(Transcribed page contents)
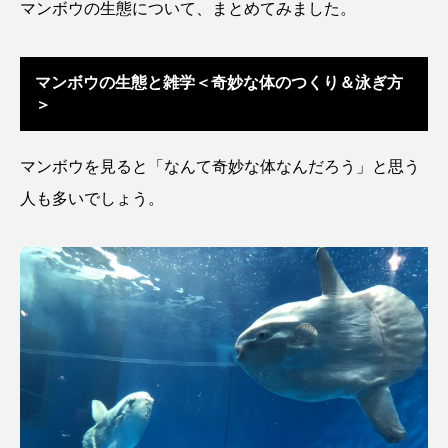
マンボウの生態について、まとめてみました。
アッキガイ
アナゴ
アブラツノザメ
アブラボテ
アマガエル
アマゴ
マンボウの生態と雑学＜奇妙な体のつくり＆泳ぎ方
＞
アマダイ
アミメハギ
アメリカザリガニ
マンボウを見ると「なんて奇妙な体なんだろう」と思う
アユ
アリアケギバチ
アリゲーターガー
人も多いでしょう。
アンコウ
イカ
イカナゴ
イクラ
イッカク
イトウ
イトヒキアジ
イトヨリダイ
イモリ
イラスト
イリエワニ
イワナ
インドネシア
ウツボ
ウナギ
ウバザメ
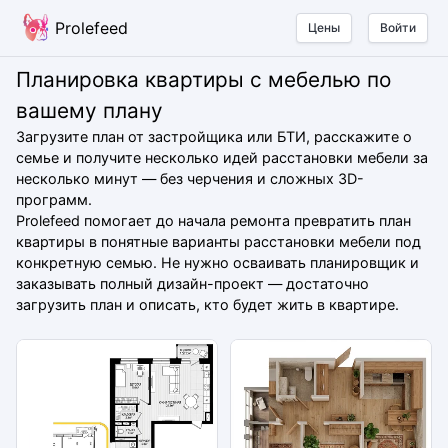
Prolefeed
Цены
Войти
Планировка квартиры с мебелью по
вашему плану
Загрузите план от застройщика или БТИ, расскажите о
семье и получите несколько идей расстановки мебели за
несколько минут — без черчения и сложных 3D-
программ.
Prolefeed помогает до начала ремонта превратить план
квартиры в понятные варианты расстановки мебели под
конкретную семью. Не нужно осваивать планировщик и
заказывать полный дизайн-проект — достаточно
загрузить план и описать, кто будет жить в квартире.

**Goal of the exercise:** Drop the images and copy all the data exactly.

**Answer box:**
マンボウの生態について、まとめてみました。
アッキガイ
アナゴ
アブラツノザメ
アブラボテ
アマガエル
アマゴ
マンボウの生態と雑学＜奇妙な体のつくり＆泳ぎ方
＞
アマダイ
アミメハギ
アメリカザリガニ
マンボウを見ると「なんて奇妙な体なんだろう」と思う
アユ
アリアケギバチ
アリゲーターガー
人も多いでしょう。
アンコウ
イカ
イカナゴ
イクラ
イッカク
イトウ
イトヒキアジ
イトヨリダイ
イモリ
イラスト
イリエワニ
イワナ
インドネシア
ウツボ
ウナギ
ウバザメ
Prolefeed
Цены
Войти
Планировка квартиры с мебелью по
вашему плану
Загрузите план от застройщика или БТИ, расскажите о
семье и получите несколько идей расстановки мебели за
несколько минут — без черчения и сложных 3D-
программ.
Prolefeed помогает до начала ремонта превратить план
квартиры в понятные варианты расстановки мебели под
конкретную семью. Не нужно осваивать планировщик и
заказывать полный дизайн-проект — достаточно
загрузить план и описать, кто будет жить в квартире.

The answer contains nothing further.